Angeklagter: nur Ohrfeigen

Der zu diesem Einsatz beorderte Beamte sagte im Zeugenstand aus, dass man die schwer verletzte Frau auf dem Bahnsteig angetroffen habe. Sie hätte in ersten Vernehmungen gesagt, ein dunkelhäutiger Mann hätte sie geschlagen, wohl um ihren Begleiter zu schützten. Als man aber das Video sichtete, habe man sofort den Angeklagten als den Täter feststellen können, sagt der Beamte.
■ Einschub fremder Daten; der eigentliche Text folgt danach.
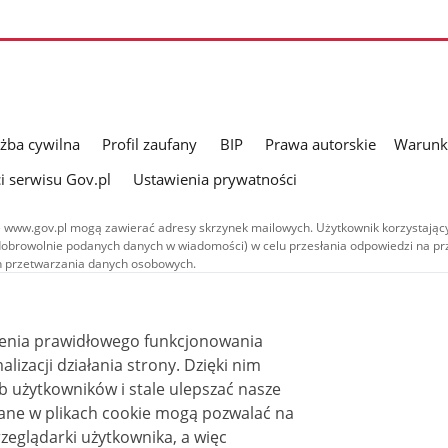
użba cywilna
Profil zaufany
BIP
Prawa autorskie
Warunki
i serwisu Gov.pl
Ustawienia prywatności
 www.gov.pl mogą zawierać adresy skrzynek mailowych. Użytkownik korzystający
dobrowolnie podanych danych w wiadomości) w celu przesłania odpowiedzi na prz
ach przetwarzania danych osobowych.
we publikowane w serwisie (z wyłączeniem treści audiowizualnych), są
 na licencji typu Creative Commons: uznanie autorstwa - na tych samych
 (CC BY-SA 4.0). Materiały audiowizualne, w tym zdjęcia, materiały audio i wideo
ienia prawidłowego funkcjonowania
ane na licencji typu Creative Commons: uznanie autorstwa użycie niekomercyjne 
ależnych 4.0 (CC BY-NC-ND 4.0), o ile nie jest to stwierdzone inaczej.
i działania strony. Dzięki nim
 użytkowników i stale ulepszać nasze
zeglądarki użytkownika, a więc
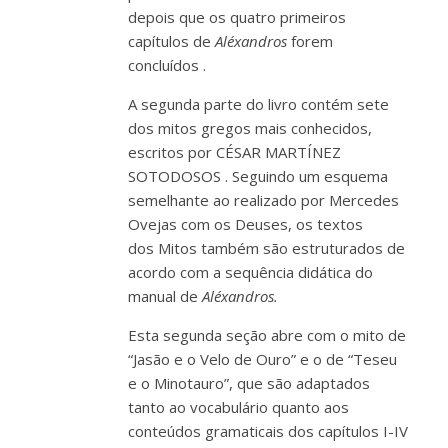
depois que os quatro primeiros
capítulos de
Aléxandros
forem
concluídos
.
A segunda parte do livro contém sete
dos mitos gregos mais conhecidos,
escritos por
CÉSAR MARTÍNEZ
SOTODOSOS
. Seguindo um esquema
semelhante ao realizado por Mercedes
Ovejas com os Deuses, os textos
dos
Mitos
também são estruturados de
acordo com a sequência didática do
manual
de
Aléxandros.
Esta segunda seção abre com o mito de
“Jasão e o Velo de Ouro” e o de “Teseu
e o Minotauro”, que são adaptados
tanto ao vocabulário quanto aos
conteúdos gramaticais dos capítulos I-IV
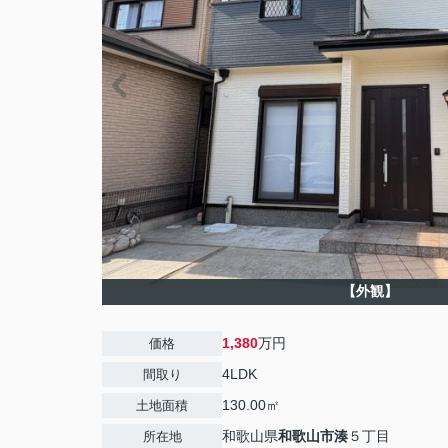
【外観】
1,380
万円
価格
4LDK
間取り
130.00㎡
土地面積
和歌山県
和歌山市
湊
５丁目
所在地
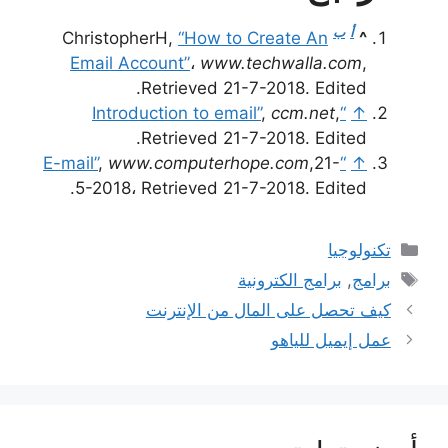
أ
ب
ChristopherH,
“How to Create An
^
Email Account”
،
www.techwalla.com
,
Retrieved 21-7-2018. Edited.
,
ccm.net
,
“Introduction to email”
↑
Retrieved 21-7-2018. Edited.
,
www.computerhope.com
,21-
“E-mail”
↑
5-2018، Retrieved 21-7-2018. Edited.
التصنيفات
تكنولوجيا
الوسوم
برامج
,
برامج الكترونية
كيف تحصل على المال من الإنترنت
عمل إيميل للياهو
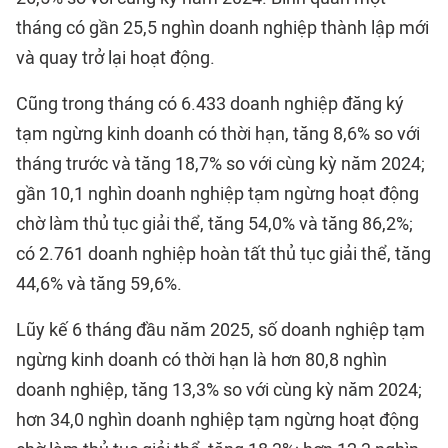
tháng có gần 25,5 nghìn doanh nghiệp thành lập mới
và quay trở lại hoạt động.
Cũng trong tháng có 6.433 doanh nghiệp đăng ký
tạm ngừng kinh doanh có thời hạn, tăng 8,6% so với
tháng trước và tăng 18,7% so với cùng kỳ năm 2024;
gần 10,1 nghìn doanh nghiệp tạm ngừng hoạt động
chờ làm thủ tục giải thể, tăng 54,0% và tăng 86,2%;
có 2.761 doanh nghiệp hoàn tất thủ tục giải thể, tăng
44,6% và tăng 59,6%.
Lũy kế 6 tháng đầu năm 2025, số doanh nghiệp tạm
ngừng kinh doanh có thời hạn là hơn 80,8 nghìn
doanh nghiệp, tăng 13,3% so với cùng kỳ năm 2024;
hơn 34,0 nghìn doanh nghiệp tạm ngừng hoạt động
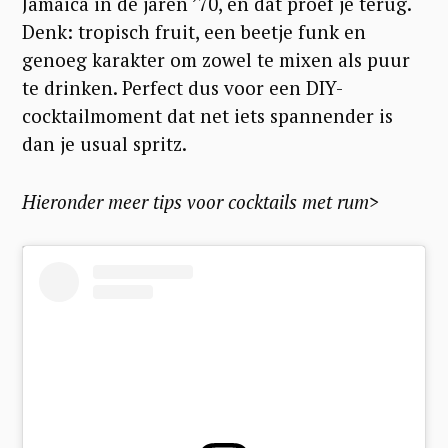
Jamaica in de jaren ’70, en dat proef je terug.
Denk: tropisch fruit, een beetje funk en
genoeg karakter om zowel te mixen als puur
te drinken. Perfect dus voor een DIY-
cocktailmoment dat net iets spannender is
dan je usual spritz.
Hieronder meer tips voor cocktails met rum>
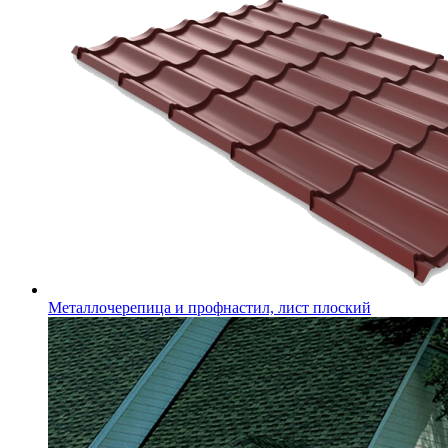
Металлочерепица и профнастил, лист плоский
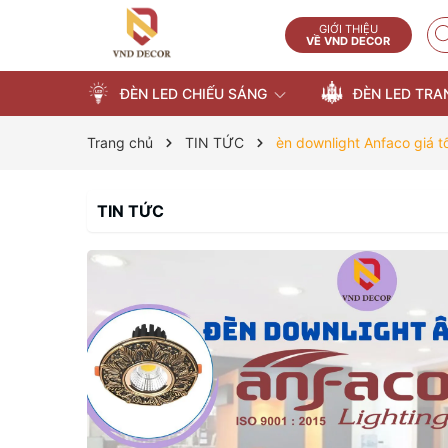
GIỚI THIỆU
VỀ VND DECOR
ĐÈN LED CHIẾU SÁNG
ĐÈN LED TRA
Trang chủ
TIN TỨC
èn downlight Anfaco giá t
TIN TỨC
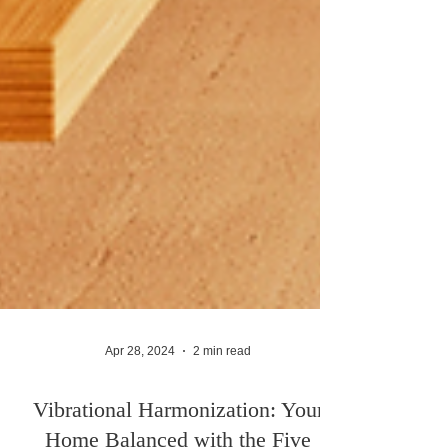
você mora, trabalha e viaja.

Beijuus da Grasi!!😘
Apr 28, 2024
2 min read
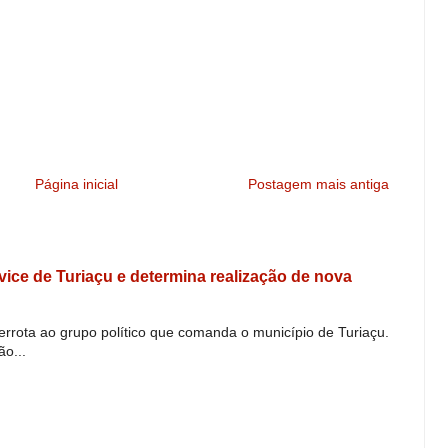
Página inicial
Postagem mais antiga
e vice de Turiaçu e determina realização de nova
derrota ao grupo político que comanda o município de Turiaçu.
o...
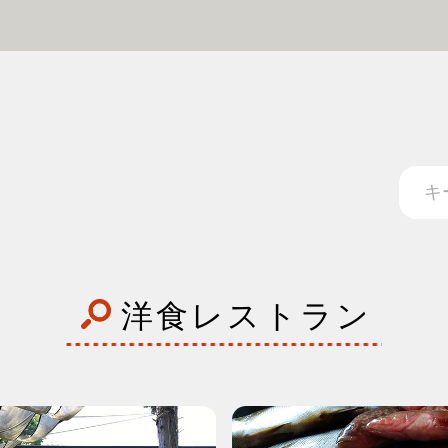
洋食レストラン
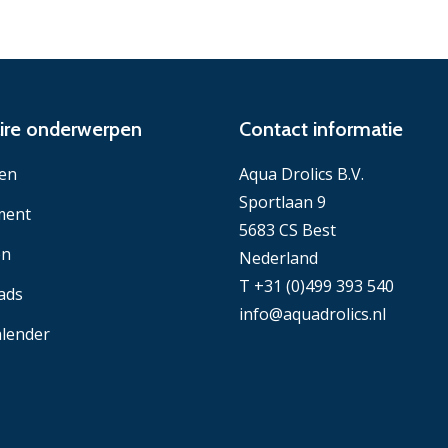
ire onderwerpen
Contact informatie
en
Aqua Drolics B.V.
Sportlaan 9
ment
5683 CS Best
en
Nederland
T +31 (0)499 393 540
ads
info@aquadrolics.nl
lender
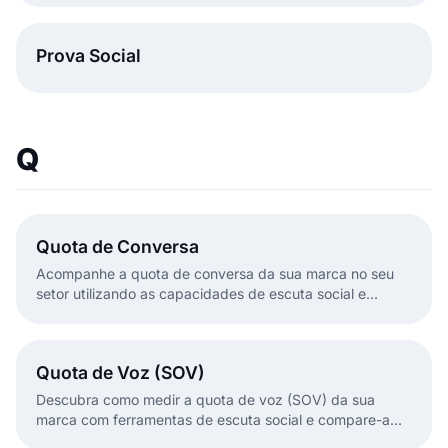
ferramentas de análise de sentimento.
Prova Social
Q
Quota de Conversa
Acompanhe a quota de conversa da sua marca no seu
setor utilizando as capacidades de escuta social e
monitorização de marca do EmbedSocial.
Quota de Voz (SOV)
Descubra como medir a quota de voz (SOV) da sua
marca com ferramentas de escuta social e compare-a
com a dos concorrentes.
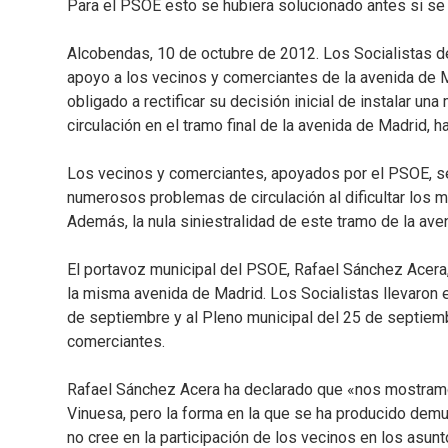
Para el PSOE esto se hubiera solucionado antes si se
Alcobendas, 10 de octubre de 2012. Los Socialistas d
apoyo a los vecinos y comerciantes de la avenida de 
obligado a rectificar su decisión inicial de instalar u
circulación en el tramo final de la avenida de Madrid,
Los vecinos y comerciantes, apoyados por el PSOE, se 
numerosos problemas de circulación al dificultar los
Además, la nula siniestralidad de este tramo de la aven
El portavoz municipal del PSOE, Rafael Sánchez Acera,
la misma avenida de Madrid. Los Socialistas llevaron e
de septiembre y al Pleno municipal del 25 de septiembr
comerciantes.
Rafael Sánchez Acera ha declarado que «nos mostramos
Vinuesa, pero la forma en la que se ha producido demu
no cree en la participación de los vecinos en los asun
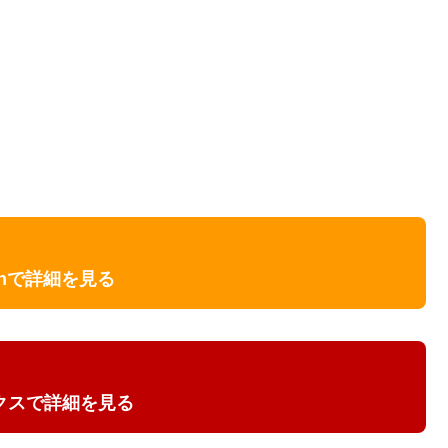
onで詳細を見る
クスで詳細を見る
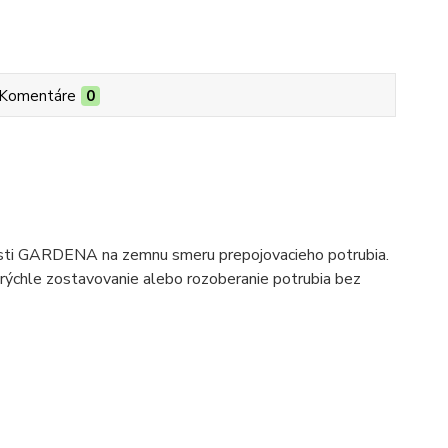
Komentáre
0
ti GARDENA na zemnu smeru prepojovacieho potrubia.
rýchle zostavovanie alebo rozoberanie potrubia bez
Die Verletzte selbst hätte sich einer ärztlichen Behandlung verweigert, obwohl man sah, wie schwer sie verletzt war. Der Angeklagte selbst hatte in dem Prozess angegeben, ihr nur einige Ohrfeigen versetzt zu haben. Und zwar, weil die Frau mit anderen Männern herumgemacht habe. Eine versuchte Tötung verneint er vehement.

Dass etwa Alkohol an diesem Tag im Spiel war, davon hatten die Polizeibeamten, die den Angeklagten befragten, nichts mitbekommen, Er habe sich ganz normal ohne Ausfallerscheinungen präsentiert, so die Aussage. Die endgültige Festnahme mit dem Vorwurf einer versuchten Tötung an der Frau erfolgte erst nach der neuen Tat zwei Tage später in Steinheim. Rund 30 Minuten lang soll er in der dortigen gemeinsamen Wohnung auf das Opfer eingeschlagen und erneut lebensgefährlich verletzt haben. Bei dieser Verhaftung hatte sich der Mann allerdings heftigst gewehrt und einen Polizist dabei verletzt. Erst durch massiven Einsatz von Pfefferspray konnte er gebändigt werden.

Vorstrafen in der Ukraine

Der Prozess wird mit weiteren Beweismitteln und Zeugenaussagen am 24. Januar fortgesetzt. Bis dahin werden die Richter der Schwurgerichtskammer auch die Vorstrafenakte des 43-Jährigen veröffentlichen, wobei jetzt schon bekannt wurde, dass er in seiner ukrainischen Heimat wegen vollendeten Totschlags eine siebenjährige Haftstrafe abgesessen hat.